All that being said, there is no doubt that influences such as technology do play a bigger part in a millennials’ life than it would a baby boomer and this does, of course, shape a person (just maybe not every single person born between 1st January 1981 and 31st December 1996). Sinek’s piece does also have a valid point on technology’s usage and how there is less face-to-face communication and how it can lead to impatience.
So does this mean that when employing people millennials need to be avoided, or afforded a special environment as Sinek suggests? Perhaps not, but there are common sense practices that can be put in place, and that are encouraged at Benchmark International, that any employee would appreciate.
BE A LEADER, NOT A MANAGER
This is important from Sinek’s perspective, as millennials have become accustomed to constant feedback and want to be coached and trained. On the other hand, millennials are, as the youngest members of the office, the least experienced team members so will need coaching, as any inexperienced member of staff would. Either way, an employee can be empowered with training, leading to them making decisions in the workplace.

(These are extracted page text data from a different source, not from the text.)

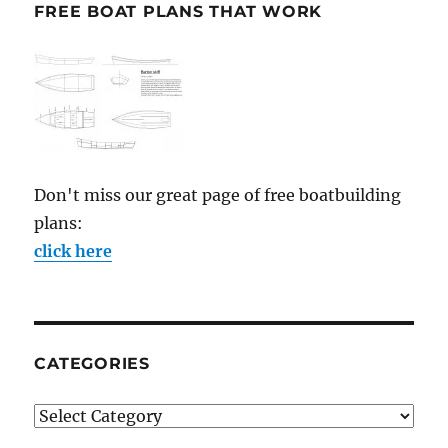
FREE BOAT PLANS THAT WORK
Don't miss our great page of free boatbuilding
plans:
click here
CATEGORIES
Categories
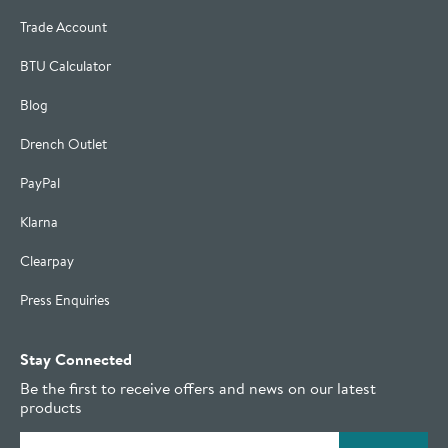
Trade Account
BTU Calculator
Blog
Drench Outlet
PayPal
Klarna
Clearpay
Press Enquiries
Stay Connected
Be the first to receive offers and news on our latest
products
Email address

UTILISE AN EMPLOYEE’S SKILLSET
As technology plays such a big part in today’s world, it does not have to be seen as an issue, but rather a solution. If a millennial (or any employee) is au fait with electronic literacy then this can be utilised, especially in an increasingly globalised world, as it helps employees on a business trip stay connected, or even facilitate communication with international offices.
OFFER CAREER SECURITY
Yes, millennials have been accused of changing jobs too frequently but it turns out that this could just be down to age as the preceding generation, Gen X, were shown to job hop as much at a similar age. Although, this could be prevented if it is demonstrated that staying with a company leads to career progression, in the sense of promotion or building a portfolio of skills and experience, instilling a sense of loyalty in the employee.
People are increasingly looking for a job that is flexible and are perhaps looking outside of the 9-5, Monday to Friday office regime. Utilise advancements in technology to allow for this, enabling employees to work outside of the traditional office setting.

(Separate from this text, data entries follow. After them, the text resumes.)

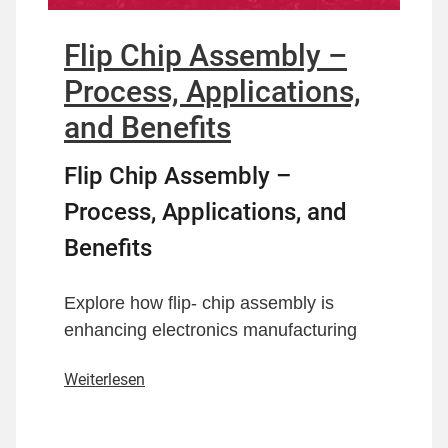
Flip Chip Assembly –
Process, Applications,
and Benefits
Flip Chip Assembly –
Process, Applications, and
Benefits
Explore how flip- chip assembly is
enhancing electronics manufacturing
Weiterlesen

ENCOURAGE IDEAS AND A POSITIVE ATTITUDE
According to Sinek, millennials have the mantra that they can do anything because their parents told them they could. To inspire in the workplace, encourage this mantra as it has potential to lead to the provision of good input and ideas.
To summarise, the stereotype of the millennial generation cannot be followed to the letter, as despite the, albeit loose, boundaries set by Pew Research, the point of such bodies is to see how coming of age during certain historical events and technological changes influence people – not to make sweeping generalisations as Sinek has done, especially as these negative perpetuations of millennials would make for an uncomfortable watch if about culture, race or gender. Nevertheless, the points above regarding practices in the workplace are worth heeding to help promote a happy workplace, millennial or not.